J'aime beaucoup « Fanfan ». Son frère, Claude, professeur d'université a fait partie de mon cabinet. François, c'était le 2e regional de l'étape à l'époque, il jouait au golf avec Mitterrand. J'ai toujours détesté le golf. « Fanfan » ne m'a désavoué en rien et il a maintenu une action de revitalisation que j'aimais beaucoup, les « coeurs de village ».

Et la fusion Bourgogne-Franche-Comté ?

Pour moi, c'est la reconstitution (partielle) de l'Etat Bourguignon. Passionné d'histoire, j'y ai toujours été favorable.

Quelle figure de droite appréciez vous aujourd'hui en France et en Bourgogne. On croit comprendre que Nicolas Sarkozy n'est pas votre tasse de thé ?

En Bourgogne et pour la Saône-et-Loire, j'apprécie beaucoup Arnaud Danjean. Je regrette qu'il n'ait pas mené la liste des régionales. C'est un garçon qui sort du lot. Il est bosseur, stratégique, ouvert. Je le préfère à beaucoup d'autres.

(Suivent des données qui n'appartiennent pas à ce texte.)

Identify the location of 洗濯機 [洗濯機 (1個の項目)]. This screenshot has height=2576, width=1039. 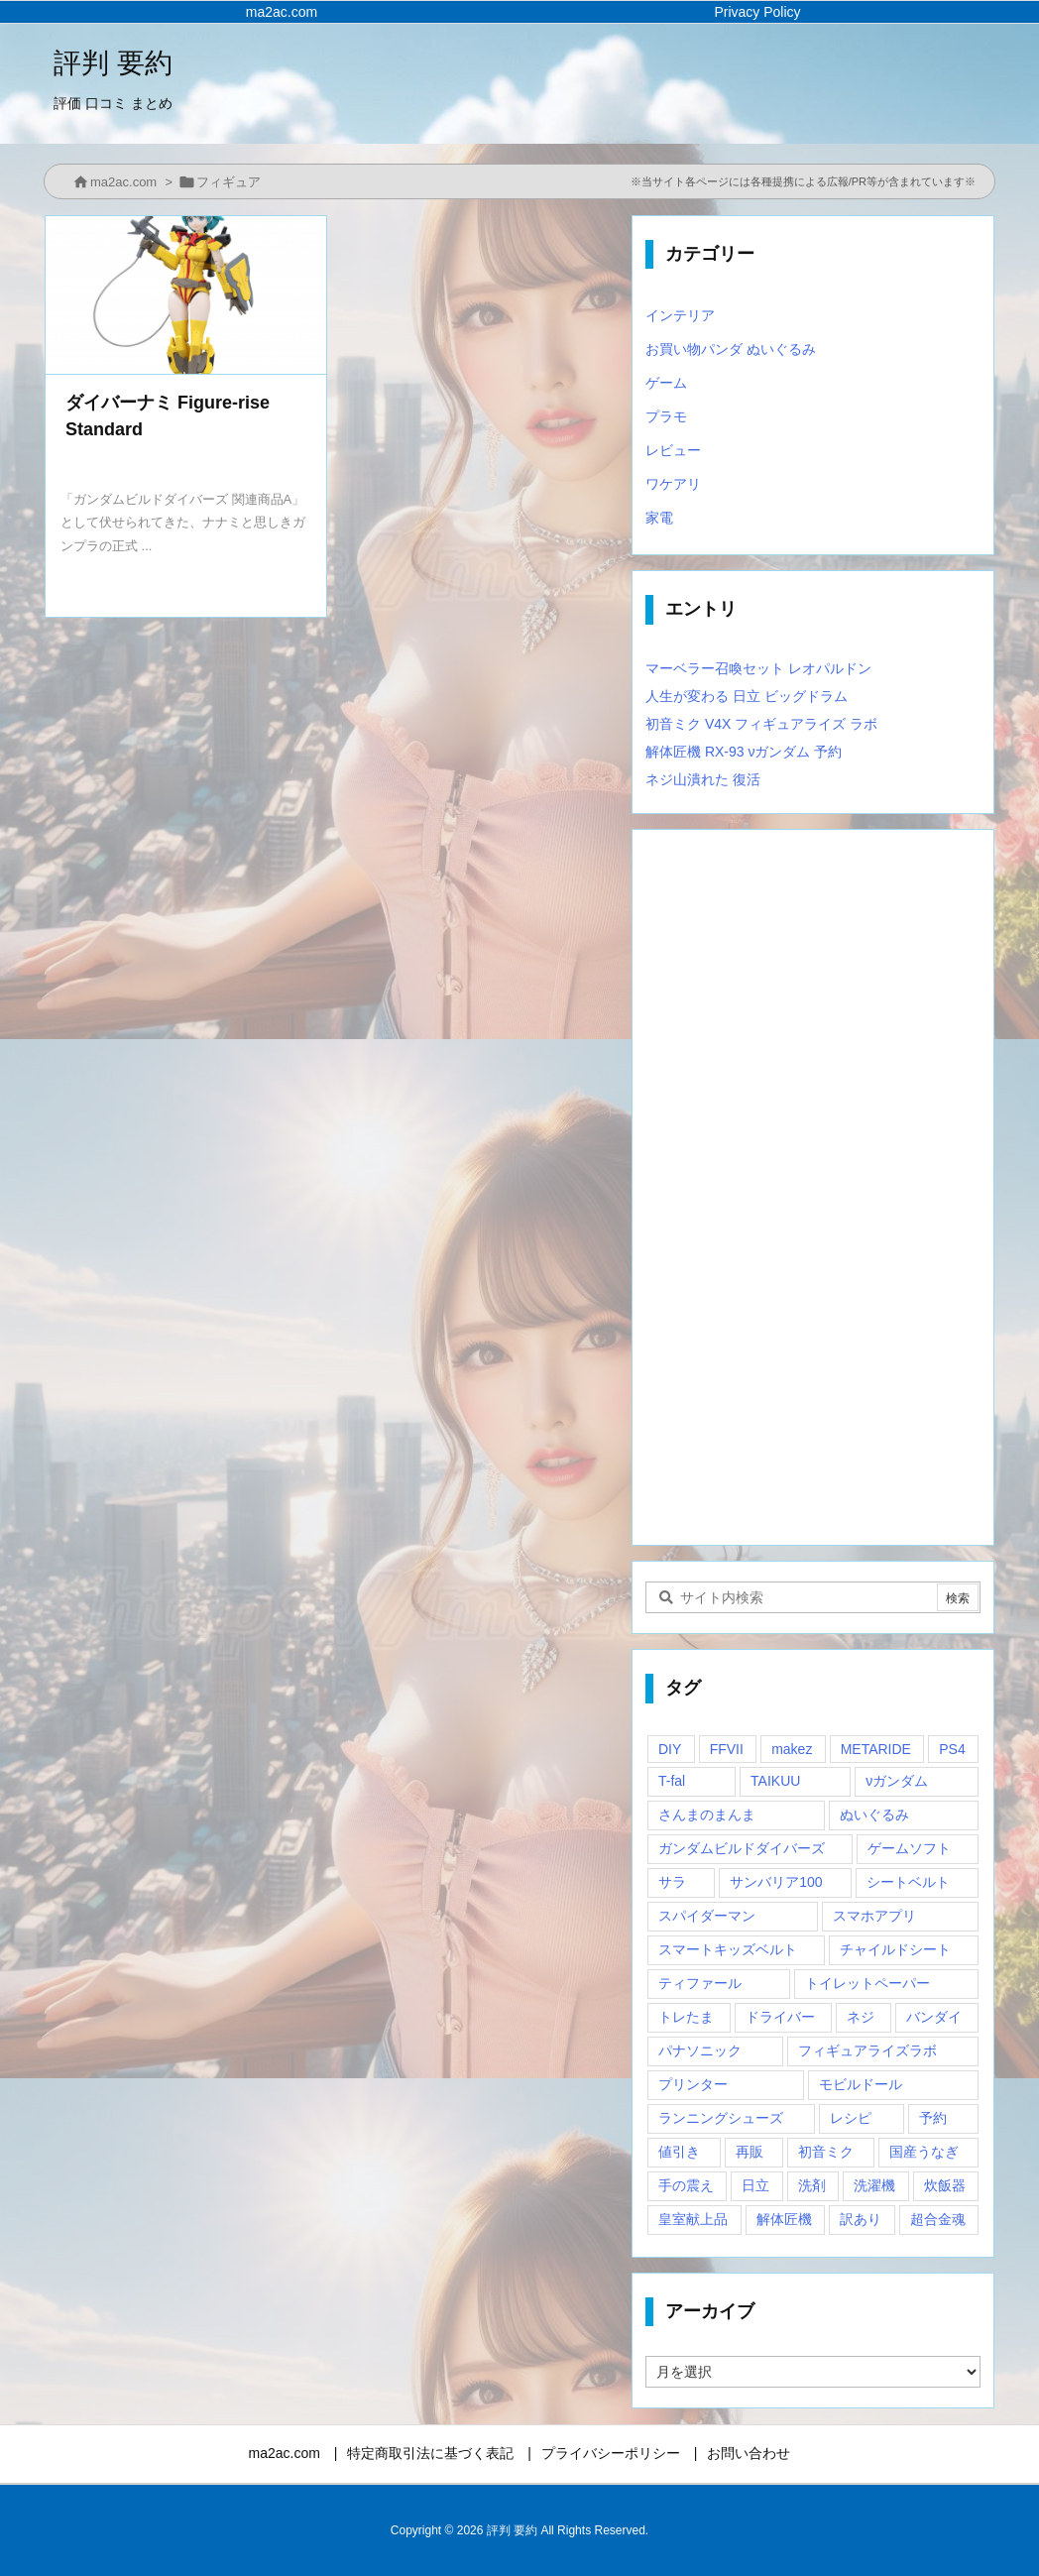 (874, 2185).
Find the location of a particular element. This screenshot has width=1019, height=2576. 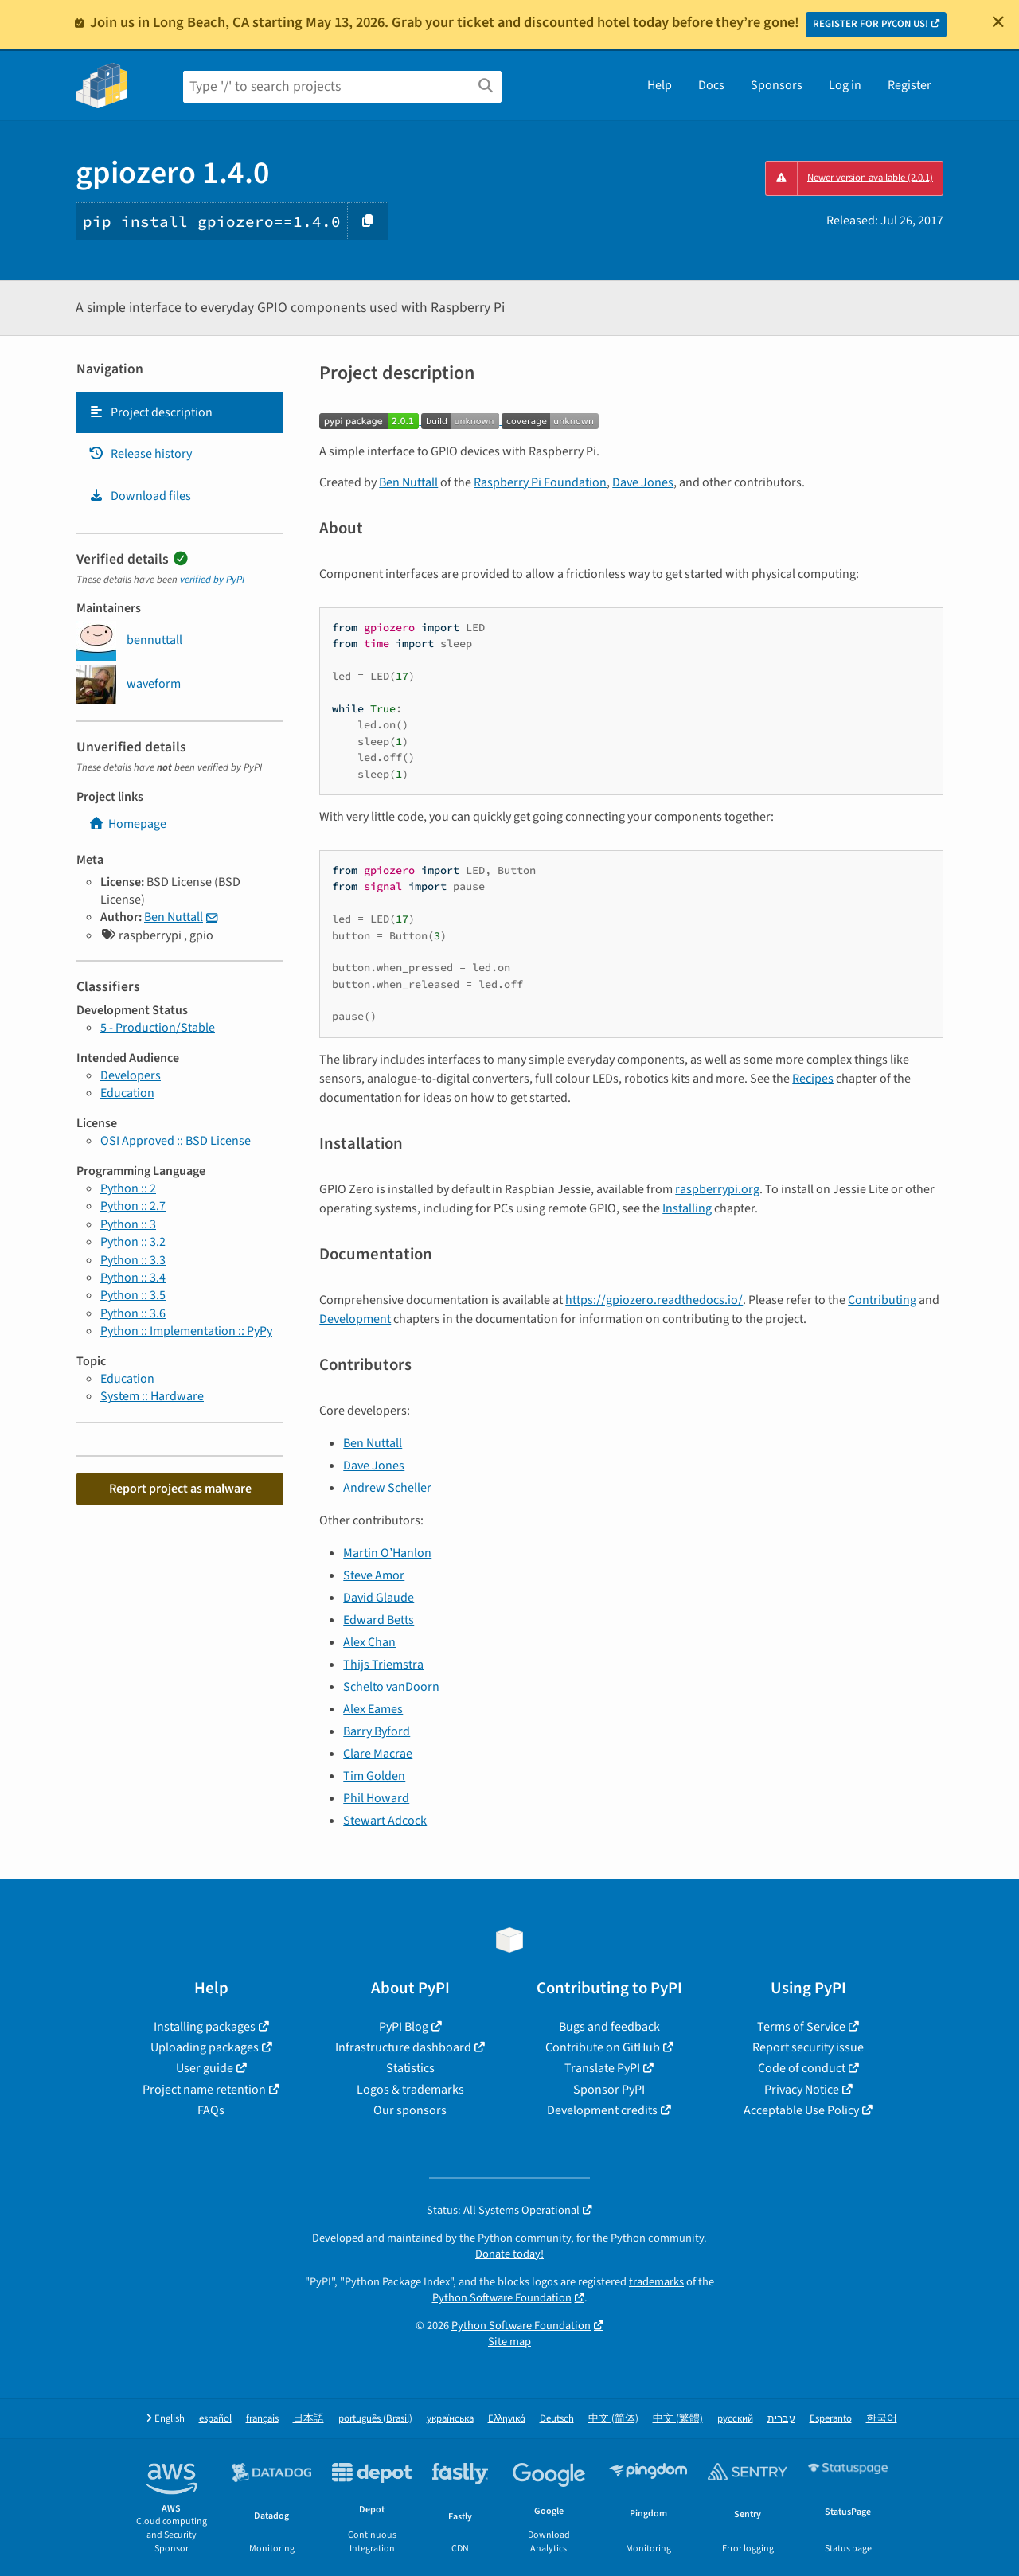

Et pour la liste des Régionales ? (Cette interview a été réalisée avant la désignation officielle de M. Sauvadet contre M. Joyandet)

Je ne veux pas forcément répondre à ce genre de question mais bon... Personnellement, je ne voterai jamais pour Sauvadet. Il a monté un jour une liste contre moi, c'était une pure trahison.

Que pensez-vous de la politique menée par François Hollande ?

François Hollande fait assez bien son métier de président de la République Française mais je trouve sa politique assez médiocre. Il conduit une politique de droite avec un parlement de gauche. Il aurait du faire voter des dépenses supplémentaires.

A Info-chalon on pense que vous êtes davantage Alain Juppé que Nicolas Sarkozy. On se trompe ?

Non. Je préfère effectivement Alain Juppé mais, bon je vous en ai déjà trop dit...

Et comment occupez-vous votre temps de retraite depuis trois ans.

Parfaitement bien. Là, j'ai le plaisir de lire une biographie de Jules Ferry signée Mona Ozouf, c'est essentiel. J'essaie surtout de garder une joie de vivre. J'y arrive assez bien !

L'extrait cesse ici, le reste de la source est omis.